■ **What you need to do**
Give again exactly the lines that stretch from the one with "Крістал Пелас" to the end of the data below, including both of those lines and nothing else.

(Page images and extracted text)
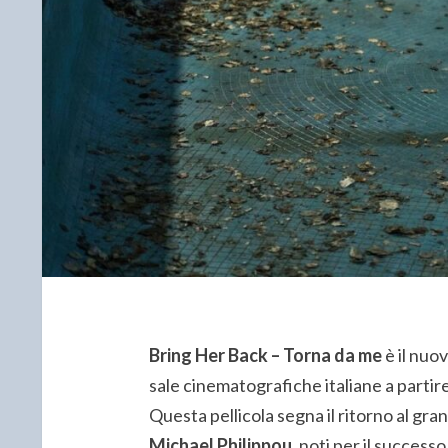
Bring Her Back – Torna da me
è il nuo
sale cinematografiche italiane a partir
Questa pellicola segna il ritorno al gra
Michael Philippou
, noti per il success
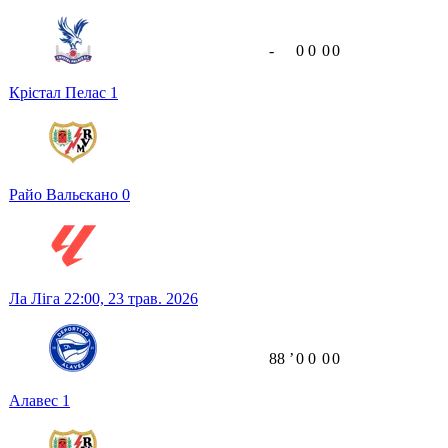
-
0
0
0
0
Крістал Пелас
1
Райо Вальєкано
0
Ла Ліга
22:00,
23 трав. 2026
88
ʼ
0
0
0
0
Алавес
1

■ **Answer to this problem**
Крістал Пелас
1
Райо Вальєкано
0
Ла Ліга
22:00,
23 трав. 2026
88
ʼ
0
0
0
0
Алавес
1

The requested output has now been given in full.